We rolled out of Alma, Colo. at 4:19 a.m. Tuesday and thrashed our way across Kansas and Missouri before bagging it at midnight at a Motel 6 in Springfield, Ill. The motel began life under another banner, since it was a cut above the standard cheesy Motel 6 layout. It didn't matter much because we immediately fell into bed and my next conscious experience was of Maria rousting me out of bed at 6 a.m. to get back on the road.
Consequently, we arrived home at 9:15 a.m. to find - wonder of wonders - a tree service crew whacking to pieces the first of the three maple trees that have menaced our house for longer than we've lived here.
If you've been following this tedious saga, you know these three trees belong to the town because they stand in the right-of-way of a dedicated alley that also serves as our driveway. It took us four appearances before the town council over a 12-month period to persuade them that the big maple trees are a threat to our home and a liability to the town.
This afternoon, with only the three trunks standing some 15-20 feet high, it is obvious that our fears were justified. All three had branches that were hollow and rotten and ready to snap if subjected to enough wind.
The south side of our house is getting more sunshine than it's seen since the 1940s, but the threat of tree limbs smashing our house, our cars, our motorcycles or ourselves is gone. Likewise, the roosting place for hundreds of birds that showered birdshit on our cars and our neighbors' cars is gone. They will not be missed.
The guy wielding the chainsaw from the bucket truck told us our roof is missing a lot of shingles and is down to the tarpaper around the chimney, so I need to start calling roofers before that problem gets any worse.
Tim and Linda showed us a splendid time during our sojourn in the Colorado high country. We roamed all over Park County, surmounted Weston Pass, dined on filet mignon at Buena Vista, photographed buffalo and fishermen on Tarryall Road and spent the Fourth of July at the Guffey Chicken Fly.

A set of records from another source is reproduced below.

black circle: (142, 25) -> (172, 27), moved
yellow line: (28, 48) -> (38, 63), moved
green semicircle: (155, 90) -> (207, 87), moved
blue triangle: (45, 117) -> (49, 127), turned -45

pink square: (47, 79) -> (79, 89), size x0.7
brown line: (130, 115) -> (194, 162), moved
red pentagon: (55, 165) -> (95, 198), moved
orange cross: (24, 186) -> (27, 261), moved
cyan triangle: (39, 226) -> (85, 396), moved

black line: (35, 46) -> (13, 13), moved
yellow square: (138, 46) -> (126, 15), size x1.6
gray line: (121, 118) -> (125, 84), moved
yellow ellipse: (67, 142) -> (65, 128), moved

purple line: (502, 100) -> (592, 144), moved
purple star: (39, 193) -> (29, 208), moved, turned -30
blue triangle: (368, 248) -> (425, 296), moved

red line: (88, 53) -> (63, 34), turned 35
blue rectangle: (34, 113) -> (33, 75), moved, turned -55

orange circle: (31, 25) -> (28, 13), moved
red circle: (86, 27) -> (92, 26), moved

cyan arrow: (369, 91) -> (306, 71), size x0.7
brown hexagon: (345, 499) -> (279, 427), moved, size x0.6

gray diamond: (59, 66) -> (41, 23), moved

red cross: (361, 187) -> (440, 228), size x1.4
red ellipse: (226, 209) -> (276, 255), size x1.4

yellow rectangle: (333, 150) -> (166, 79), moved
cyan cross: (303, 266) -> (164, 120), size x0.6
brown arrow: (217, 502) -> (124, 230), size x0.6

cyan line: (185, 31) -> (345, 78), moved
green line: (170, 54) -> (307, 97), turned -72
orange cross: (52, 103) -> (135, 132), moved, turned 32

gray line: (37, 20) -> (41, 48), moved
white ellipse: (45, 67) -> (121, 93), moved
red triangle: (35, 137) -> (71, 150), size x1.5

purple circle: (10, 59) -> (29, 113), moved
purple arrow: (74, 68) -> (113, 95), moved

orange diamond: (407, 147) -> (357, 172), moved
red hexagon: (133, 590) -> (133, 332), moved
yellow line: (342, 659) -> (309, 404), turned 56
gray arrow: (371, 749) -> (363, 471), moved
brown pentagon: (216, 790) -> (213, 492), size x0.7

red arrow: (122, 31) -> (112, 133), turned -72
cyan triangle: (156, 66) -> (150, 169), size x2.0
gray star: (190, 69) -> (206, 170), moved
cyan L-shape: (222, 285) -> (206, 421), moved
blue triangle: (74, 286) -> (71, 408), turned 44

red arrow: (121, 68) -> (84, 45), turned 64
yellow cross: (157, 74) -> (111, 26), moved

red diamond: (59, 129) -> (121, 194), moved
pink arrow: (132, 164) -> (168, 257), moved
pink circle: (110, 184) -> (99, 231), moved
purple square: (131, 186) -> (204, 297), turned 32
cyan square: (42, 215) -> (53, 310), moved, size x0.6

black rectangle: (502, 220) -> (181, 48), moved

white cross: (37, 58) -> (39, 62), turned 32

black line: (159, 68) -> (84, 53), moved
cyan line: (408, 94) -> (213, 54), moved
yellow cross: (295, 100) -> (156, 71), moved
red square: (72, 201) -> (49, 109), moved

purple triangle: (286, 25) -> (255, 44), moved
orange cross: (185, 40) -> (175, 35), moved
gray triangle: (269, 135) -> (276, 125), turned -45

This was the 19th year for this whimsical event in which participants pay $5 each use a bathroom plunger to launch a chicken from a rural mailbox mounted some 12 feet above the ground. The object of the game is to see whose chicken travels the farthest before landing. I think the best distance of the day was something like 42 feet. While chickens don't soar, they can avoid dropping like a pumpkin by flapping their wings to slow their descent.
The animal rights types are presumably appeased by the fact that the rural mailbox is lined with red velvet.
One of the officials wore a PETA t-shirt, but rather than People for the Ethical Treatment of Animals, it bore the words, "People intersted in Eating Tasty Animals."
Nevertheless, I saw no serious mistreatment of the chickens. The all seemed none the worse for their startling ejection from the mailbox into empty space. I wouldn't try this with penguins, but chickens seem to handle it just fine.
While we were in Colorado, I spent about 12 hours editing photos from the wedding we shot a week earlier and finally got them posted to our website. Even though I color calibrated our Sony VAIO notebook computer's screen with a Spyder, I worried that the images might not be spot on. Now that I've had a chance to view them on my desktop computer's CRT, I can see some room for improvement in a few, but on balance they're fine.
Even so, I think it would be a mistake to try any serious Photoshop work on the VAIO. It's good for viewing and sorting pictures, but isn't as accurate as a CRT display.